By Colin Saravanamuttoo, President and CEO (firstname.lastname@example.org)
I’m happy to share the attached report from the 21st FIPS Congress (Féderation internationale des patrouilleurs du ski) in Sochi, Russia. I was proud to represent the Canadian Ski Patrol at this gathering of peer ski patrol organizations from around the world.
Following a highly successful 2016 FIPS congress in Italy, with record-breaking attendance from Canada, the bar and expectations were set high. Given the current geopolitical environment not to mention the additional transportation and visa costs for travel to Russia, we anticipated numbers would be lower. That was indeed the case with only three participants from Canada. However the reduced Canadian numbers were partly countered by higher numbers from European patrolling countries. In total, 17 countries were represented by approximately 80 patrollers.
Key conference themes were pain management and avalanche control. The focus on non-analgesic treatment of pain was particularly relevant to the work of the Canadian Ski Patrol. I would encourage CSP members to review the conference materials at this location. Any CSP member can sign up on the FIPS website and download specific congress reports.
One interesting session was from the Korean Ski Patrol. With the PyeongChang 2018 Olympics just weeks away, the team was preparing to support a variety of alpine events. I was able to speak to the racer down protocol used by the World Cup patrol team at Lake Louise and subsequently shared background information on the protocol with the Korean attendees. The head of the Korean delegation was most appreciative to receive this information.
I delivered an update on the Canadian Ski Patrol, sharing information about our continuing journey of renewal. There was strong interest in our efforts to be a modern, professional and relevant partner to the snow industry and beyond. The topic was relevant to patrols from around the world as they strive to attract new people to the industry. While most of the European countries rely exclusively on paid patrols, the issue of relevance was completely applicable to their worlds as well. There were a number of questions about how we have created a more relevant organization and experience. The Canadian Ski Patrol is clearly viewed as a leader in the international patrolling community.

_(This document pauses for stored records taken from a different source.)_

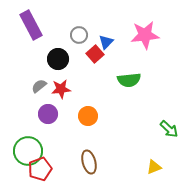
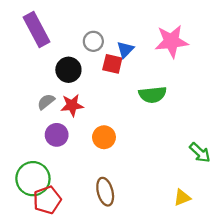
red square: (95, 54) -> (112, 64), turned -36

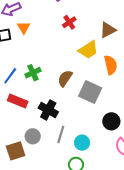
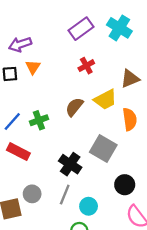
brown semicircle: (65, 78) -> (74, 107), moved
black cross: (48, 110) -> (70, 164), moved

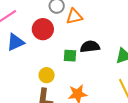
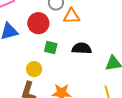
green square: (70, 56) -> (51, 48), moved

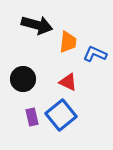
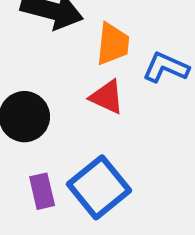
red triangle: (68, 82) -> (107, 97), moved

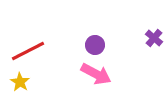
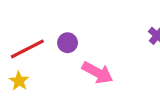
purple circle: (95, 45) -> (68, 43), moved

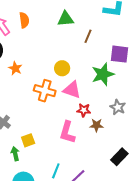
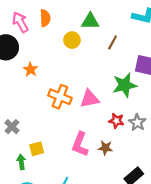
yellow circle: (62, 68) -> (72, 40), moved
pink triangle: (72, 90) -> (90, 99), turned -36
red star: (84, 110) -> (116, 121), moved
brown star: (96, 125) -> (105, 148), moved

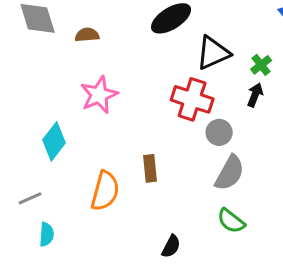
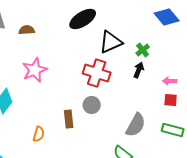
gray circle: (219, 132) -> (92, 105), moved
gray semicircle: (230, 173) -> (136, 125), moved
orange semicircle: (105, 191) -> (39, 134), size x0.6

The conference was the usual combination of valuable patroller learning sessions (both in-class and on-snow), skiing and social activities. The event was held at the Rosa Khutor mountain resort, site of the alpine events at the 2014 Sochi Olympics. It was quite unique to be at a resort where ALL the infrastructure was brand new (nothing more than five years old). As promised by the FIPS-Sochi conference organizers in their bid proposal two years ago, the skiing was world class. Interestingly, many attendees had heard the comments from western journalists that the facilities would struggle to attract guests after the Olympics and that they were not financially sustainable. In actual fact, the resort was completely full, almost exclusively with Russian tourists. It was explained to us that a whole new ski culture has been created in Russia, and plans are in the works to double the mountain capacity in the next few years. It is a remarkable story.
At the FIPS board meeting, I proposed that we recognize Mark Labow, Canadian Ski Patrol life member no. 16 for his founding role in FIPS. I moved that he be recognized as honorary chair of the FIPS board and was pleased that this was accepted. This was a fitting testament to Mark’s role in creating the international fraternity. (Note: Sadly Mark has since passed away, but he was very happy to be recognized in this way.)
One of the key elements of any FIPS Congress is to select the site for the next event. In this case, the FIPS board selected the resort of Bariloche, Argentina to be the next host. Moving the event to the southern hemisphere requires a different timing, so the congress will take place in September 2019, just 18 months after the Sochi congress.
There is great excitement to take the event to South America and we anticipate it will be a memorable congress. I would strongly encourage members of the Canadian Ski Patrol to consider attending. Being part of the international ski patrol fraternity is a gift – the camaraderie, learning and skiing are all first rate. Talk with other CSP members who have attended past FIPS events and the response will likely be the same: it is something to be experienced.